2. BMKLocation Baidu Map SDK: To provide you with timely weather services, we use the BMKLocation Baidu Map SDK from Beijing Baidu Netcom Science and Technology Co., Ltd. (Address: No. 10 Shangdi 10th Street, Haidian District, Beijing, China). This SDK needs to read base station information every 2 seconds to provide location services. If permissions are not granted or relevant information is not provided, related functions and services will be affected.
3. RxSwift, Moya, RxAtomic, RxCocoa: To ensure you can access the BOC Compass APP services, we use the open-source component Alamofire. These SDKs will not collect any of your personal information and are only used as network request tools.
4. CFCASip Encrypted Keyboard: To enhance the security of the App, we use the CFCASip Encrypted Keyboard from the China Financial Certification Authority during the password input process. This SDK will not collect any of your personal information and is only used to improve the security of the App.

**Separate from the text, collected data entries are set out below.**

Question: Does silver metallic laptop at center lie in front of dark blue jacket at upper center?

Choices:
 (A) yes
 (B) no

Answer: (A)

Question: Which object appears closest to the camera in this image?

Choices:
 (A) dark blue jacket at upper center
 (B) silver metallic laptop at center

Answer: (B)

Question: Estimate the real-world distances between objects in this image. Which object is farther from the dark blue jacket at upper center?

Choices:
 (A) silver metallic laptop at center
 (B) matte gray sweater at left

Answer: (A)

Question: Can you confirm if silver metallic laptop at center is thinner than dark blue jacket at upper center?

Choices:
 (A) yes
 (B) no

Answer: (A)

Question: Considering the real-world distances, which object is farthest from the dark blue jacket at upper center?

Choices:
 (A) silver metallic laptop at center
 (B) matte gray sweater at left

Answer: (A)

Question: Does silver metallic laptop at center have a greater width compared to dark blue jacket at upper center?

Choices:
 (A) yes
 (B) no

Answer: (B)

5. SwiftyJSON: To enhance your APP usage experience, we use SwiftyJSON for parsing JSON format data. This SDK will not collect any of your personal information and is only used as a data parsing tool.
6. SnapKit, MJRefresh, Kingfisher, ActiveLabel, CLToast, IQKeyboardManagerSwift, PGDatePicker, MBProgressHUD, CHIPageControl: To enhance your APP usage experience, we have introduced multiple open-source page display solutions to achieve effects such as automatic page layout, page controllers, page refresh, page clicks, pagination scrolling, information display, and click redirection. These SDKs will not collect any of your personal information and are only used to enhance the visual experience.

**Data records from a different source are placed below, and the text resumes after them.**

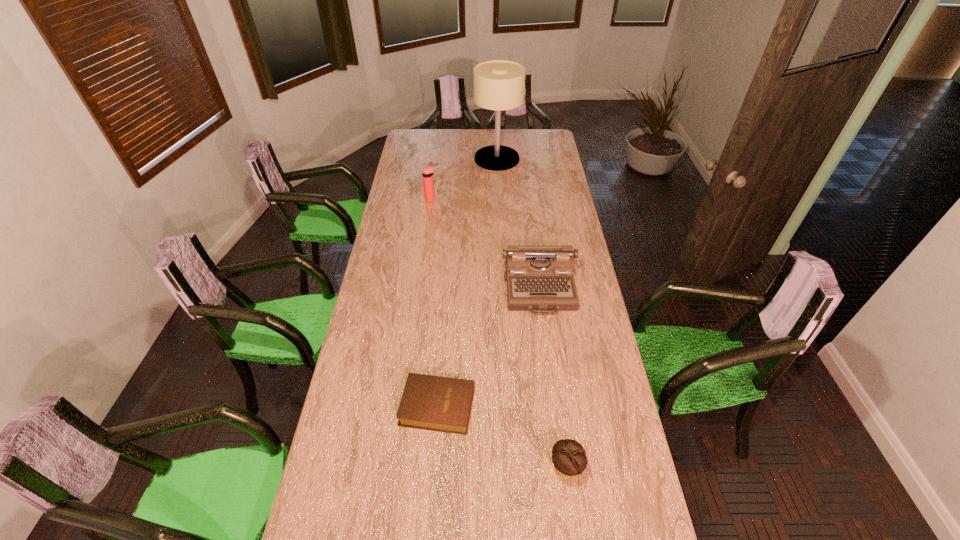 At what (x,y) coordinates should I click in order to perform the action: click on free spot at the right edge of the desktop. Please return your answer as a coordinate pair (x, y). This screenshot has width=960, height=540. Looking at the image, I should click on (563, 183).

The width and height of the screenshot is (960, 540). Identify the location of vacant space that is in between the third shortest object and the fourth nearest object. (485, 245).

Where is `free space between the shortest object and the table lamp`? This screenshot has height=540, width=960. free space between the shortest object and the table lamp is located at coordinates (468, 282).

This screenshot has height=540, width=960. I want to click on blank region between the farthest object and the muffin, so click(x=532, y=313).

In order to click on free space between the fourth farthest object and the farthest object in this screenshot , I will do `click(468, 282)`.

At what (x,y) coordinates should I click in order to perform the action: click on vacant area that lies between the muffin and the fourth farthest object. Please return your answer as a coordinate pair (x, y). The image size is (960, 540). Looking at the image, I should click on (502, 437).

Locate an element on the screen. free space between the thermos bottle and the third nearest object is located at coordinates point(485,245).

Where is `free space between the thermos bottle and the fourth farthest object`? Image resolution: width=960 pixels, height=540 pixels. free space between the thermos bottle and the fourth farthest object is located at coordinates (434, 303).

I want to click on free spot between the Bible and the table lamp, so click(468, 282).

Image resolution: width=960 pixels, height=540 pixels. What are the coordinates of `object that ranks as the closest to the third shortest object` in the screenshot? It's located at (443, 404).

7. Lottie: To enhance your APP usage experience, we use Airbnb's Lottie SDK for displaying animations and special effects. This SDK will not collect any of your personal information and is only used to enhance the visual experience.
8. BPDataPrevention, BPCrypt, BPJsonModel, BPAlgorithmLib: To enhance the security of App communications, we use SDKs to encrypt sensitive data such as users' personal information, bank card numbers, and passwords. These SDKs do not collect any of your personal information and are only used as encryption tools.
9. Localize-Swift: To implement the App's multilingual functionality, we use Localize-Swift to manage and switch between different language string resources. This SDK does not collect any of your personal information and is only used for multilingual switching.
10. WKWebViewJavascriptBridge: To ensure you can access the services provided by third-party merchants, we use the WKWebViewJavascriptBridge framework to facilitate communication and interaction with third-party merchant services. This SDK does not collect any of your personal information and is only used as a network request tool.